Saed News: Scientists have discovered that as soon as a bee fully emerges from its pupa stage, it changes its sound and produces a loud trumpet-like call to inform worker bees that a new, fertile queen is ready to take over the hive.
According to SAEDNEWS, researchers at the University of Nottingham in the United Kingdom have been able to record and interpret the communication sounds of queen honeybees using ultra-sensitive sensors.
The recent study, published in the scientific journal Scientific Reports, focuses on the process of how a hive queen is selected from among multiple pupae.
Worker bees place several eggs into pupal form inside special hexagonal cells in the hive and feed them exclusively with royal jelly. When these potential queens are ready to emerge, they begin making sounds similar to those of a duck.

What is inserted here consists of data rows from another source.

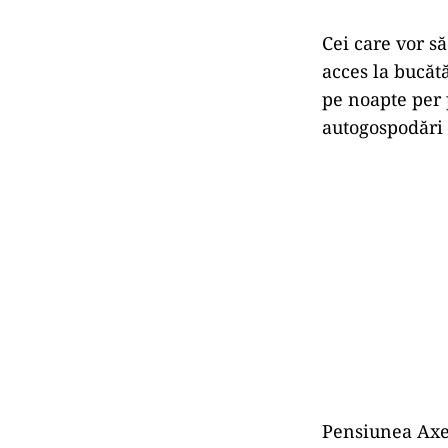
Cei care vor s
acces la bucătă
pe noapte per p
autogospodări 
Pensiunea Axen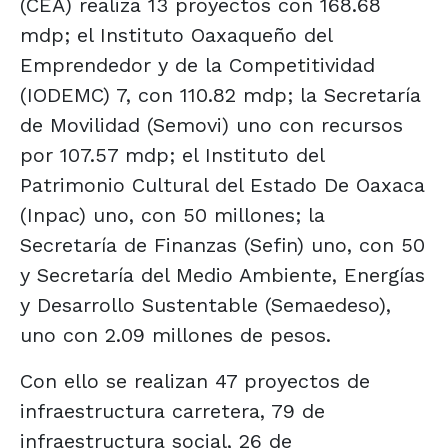
(CEA) realiza 13 proyectos con 168.68
mdp; el Instituto Oaxaqueño del
Emprendedor y de la Competitividad
(IODEMC) 7, con 110.82 mdp; la Secretaría
de Movilidad (Semovi) uno con recursos
por 107.57 mdp; el Instituto del
Patrimonio Cultural del Estado De Oaxaca
(Inpac) uno, con 50 millones; la
Secretaría de Finanzas (Sefin) uno, con 50
y Secretaría del Medio Ambiente, Energías
y Desarrollo Sustentable (Semaedeso),
uno con 2.09 millones de pesos.
Con ello se realizan 47 proyectos de
infraestructura carretera, 79 de
infraestructura social, 26 de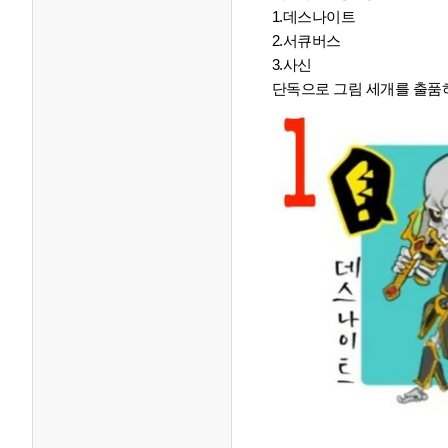
1.데스나이트
2.서큐버스
3.사신
단독으로 그림 세개를 출품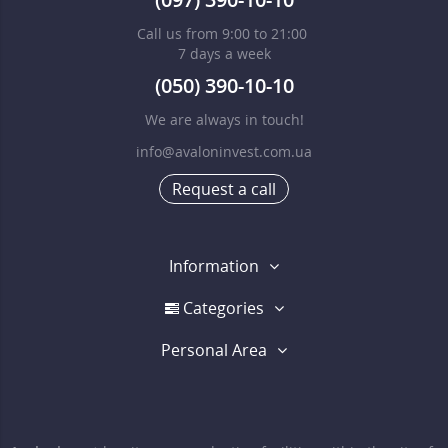
Call us from 9:00 to 21:00
7 days a week
(050) 390-10-10
We are always in touch!
info@avaloninvest.com.ua
Request a call
Information
Categories
Personal Area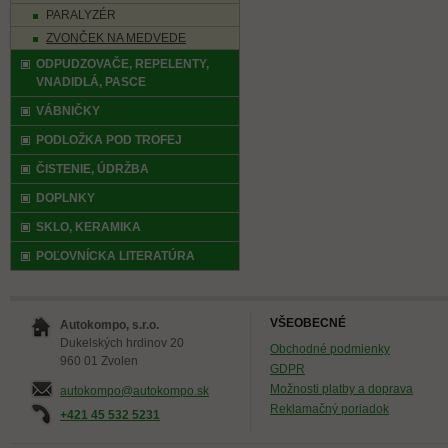
PARALYZÉR
ZVONČEK NA MEDVEDE
ODPUDZOVAČE, REPELENTY,
VNADIDLÁ, PASCE
VÁBNIČKY
PODLOŽKA POD TROFEJ
ČISTENIE, ÚDRŽBA
DOPLNKY
SKLO, KERAMIKA
POĽOVNÍCKA LITERATÚRA
VŠEOBECNÉ
Autokompo, s.r.o.
Dukelských hrdinov 20
Obchodné podmienky
960 01 Zvolen
GDPR
Možnosti platby a doprava
autokompo@autokompo.sk
Reklamačný poriadok
+421 45 532 5231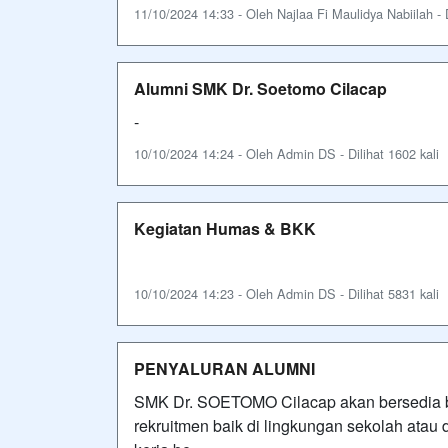
11/10/2024 14:33 - Oleh Najlaa Fi Maulidya Nabiilah - D
Alumni SMK Dr. Soetomo Cilacap
-
10/10/2024 14:24 - Oleh Admin DS - Dilihat 1602 kali
Kegiatan Humas & BKK
10/10/2024 14:23 - Oleh Admin DS - Dilihat 5831 kali
PENYALURAN ALUMNI
SMK Dr. SOETOMO Cilacap akan bersedia 
rekruitmen baik di lingkungan sekolah atau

Scientists have found that as soon as a bee fully emerges from its pupa, it changes its sound and emits a loud trumpet-like signal to inform worker bees that a new queen is ready to take control of the hive.
In fact, the trumpet-like sound is specific to a queen that has successfully emerged from her hexagonal cell, while the duck-like sound belongs to queen bees that are still inside their pupal stage and are signaling readiness to the worker bees.
If two queen bees emerge at the same time, they fight each other to the death until one of them wins.
Martin Benczik from the University of Nottingham, who led the study, said:
“Previously it was believed that these queens communicate with each other to show which one is stronger through loudness, but now we have evidence for an alternative explanation.”
He says that contrary to previous assumptions, the audience of the queen bees’ sounds is not other queens, but worker bees. Worker bees, whose job is to finally release the queen, ignore the duck-like sounds but respond immediately to the trumpet-like call and collectively prevent other queens from emerging from their hexagonal cells.
Researchers say that decisions regarding the queen are made collectively by worker bees, and they determine whether a new queen is needed or not.